Selenium's Influence on Immune Response and Tissue Integrity

  • Optimal Se: Supports recruitment of immune cells (T cells, B cells, Dendritic cells, Macrophages), promotes cell survival/apoptosis balance, maintains microbiota, and ensures healthy tissue and epithelial barrier function.

  • Sub-Optimal Se: Can result in reduced immunity, intermediate filaments remodeling, bacterial invasion due to altered epithelial barrier, chronic inflammation, tissue dysplasia, and altered cellular movement and morphology.

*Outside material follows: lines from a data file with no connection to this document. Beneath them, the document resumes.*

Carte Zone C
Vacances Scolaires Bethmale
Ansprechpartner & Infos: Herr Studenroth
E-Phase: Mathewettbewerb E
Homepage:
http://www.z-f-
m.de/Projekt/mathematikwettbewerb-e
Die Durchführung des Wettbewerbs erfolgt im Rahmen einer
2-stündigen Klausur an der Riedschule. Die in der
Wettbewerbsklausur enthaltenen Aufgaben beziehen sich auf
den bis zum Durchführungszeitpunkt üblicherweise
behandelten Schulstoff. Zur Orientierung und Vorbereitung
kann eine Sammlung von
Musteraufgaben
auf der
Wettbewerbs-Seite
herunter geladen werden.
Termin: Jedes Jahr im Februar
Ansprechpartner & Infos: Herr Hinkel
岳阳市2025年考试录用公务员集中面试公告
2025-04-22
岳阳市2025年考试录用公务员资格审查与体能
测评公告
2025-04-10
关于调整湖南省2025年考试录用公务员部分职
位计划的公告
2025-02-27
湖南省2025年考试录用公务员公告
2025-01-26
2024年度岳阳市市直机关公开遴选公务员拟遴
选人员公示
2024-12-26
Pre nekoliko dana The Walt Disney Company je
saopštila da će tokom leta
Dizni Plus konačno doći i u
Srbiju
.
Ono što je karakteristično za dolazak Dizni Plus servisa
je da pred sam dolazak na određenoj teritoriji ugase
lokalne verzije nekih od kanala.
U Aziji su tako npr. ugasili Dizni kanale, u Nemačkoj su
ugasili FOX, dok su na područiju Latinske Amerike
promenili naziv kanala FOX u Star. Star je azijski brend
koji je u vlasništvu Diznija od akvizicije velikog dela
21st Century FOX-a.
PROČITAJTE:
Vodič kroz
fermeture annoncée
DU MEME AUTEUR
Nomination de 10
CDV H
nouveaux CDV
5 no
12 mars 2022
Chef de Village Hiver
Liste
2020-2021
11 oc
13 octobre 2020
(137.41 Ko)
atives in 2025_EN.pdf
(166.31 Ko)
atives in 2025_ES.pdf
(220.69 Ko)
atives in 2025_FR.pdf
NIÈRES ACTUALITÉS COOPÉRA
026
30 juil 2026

Summary 2: Nutrigenomics and Selenium's Impact on Molecular Pathways

Nutrigenomics approaches can be used to assess how nutrient status affects gene expression and metabolic pathways.

  • Selenium: reduction of immune and inflammatory responses and inhibiting NF-κB signaling in individuals with suboptimal intake can reduce their capacity to maintain homeostasis.

  • Alterations of the cytoskeleton in individuals with suboptimal Se intake could disrupt the epithelial barrier function in the colorectum.

The convergence of reduced immunity and inflammatory response together with cytoskeleton remodelling, can explain increased CRC in individuals with suboptimal Se status.

Integrating Nutrigenetics and Nutrigenomics for Personalized Nutrition

An integrated approach considers:

  • Nutrient intake/status

  • Genetic variants (risk/protective alleles)

  • Impact on molecular pathways (biomarkers)

to better understand individual dietary requirements and disease mechanisms for disease prevention.

Conclusions

Combined evidence from mechanistic, epidemiological, genetic association, and nutritional genomics studies suggests that suboptimal Se increases the risk of cancer by affecting cancer molecular pathways.

Se requirements and response to Se may be influenced by genetic variations in selenoprotein genes.

Nutritional genomics approaches can be used to identify novel candidate genes and pathways affected by a nutrient and involved in disease, and to identify potential novel early biomarkers for cancer.